WORK REQUIRED: Could you write out every record below exactly, leaving out any pictures?
====== RECORDED DATA ======
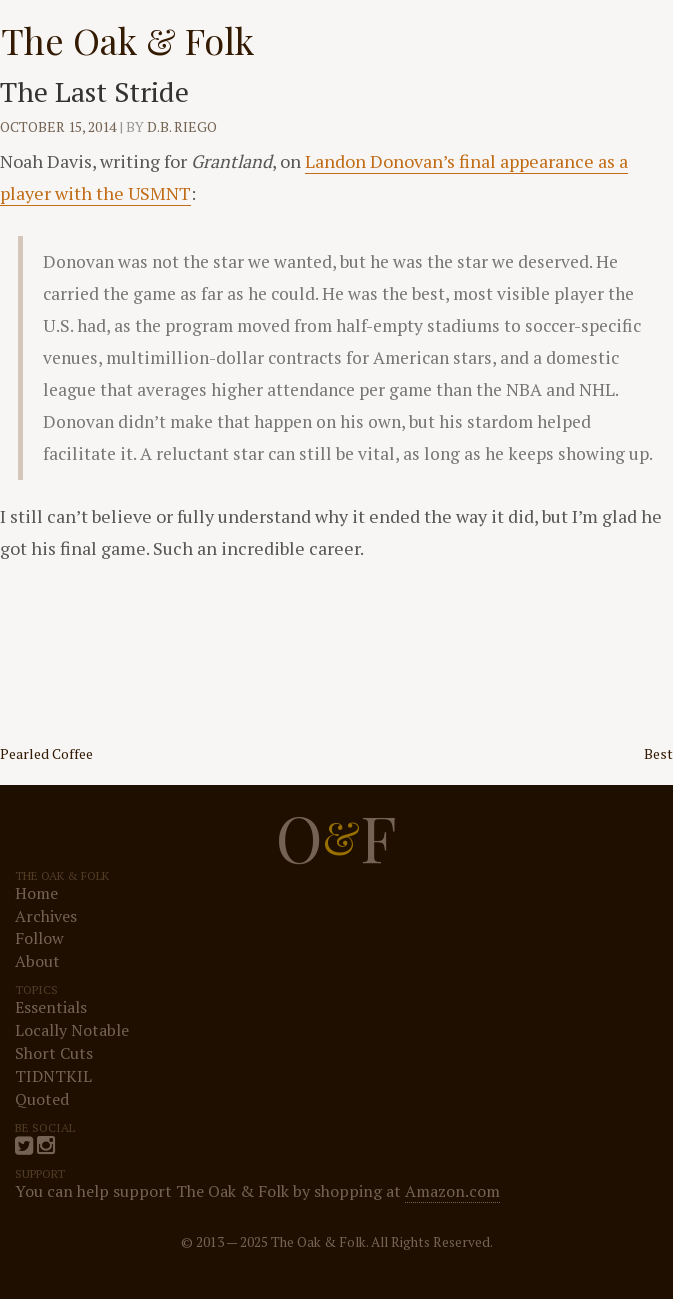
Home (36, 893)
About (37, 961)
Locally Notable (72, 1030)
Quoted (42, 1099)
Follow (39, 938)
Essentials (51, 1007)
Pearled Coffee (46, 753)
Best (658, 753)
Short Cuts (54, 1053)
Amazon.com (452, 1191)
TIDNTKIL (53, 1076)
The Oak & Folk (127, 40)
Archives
======
OUTPUT OF THE EXERCISE:
Home (36, 893)
About (37, 961)
Locally Notable (72, 1030)
Quoted (42, 1099)
Follow (39, 938)
Essentials (51, 1007)
Pearled Coffee (46, 753)
Best (658, 753)
Short Cuts (54, 1053)
Amazon.com (452, 1191)
TIDNTKIL (53, 1076)
The Oak & Folk (127, 40)
Archives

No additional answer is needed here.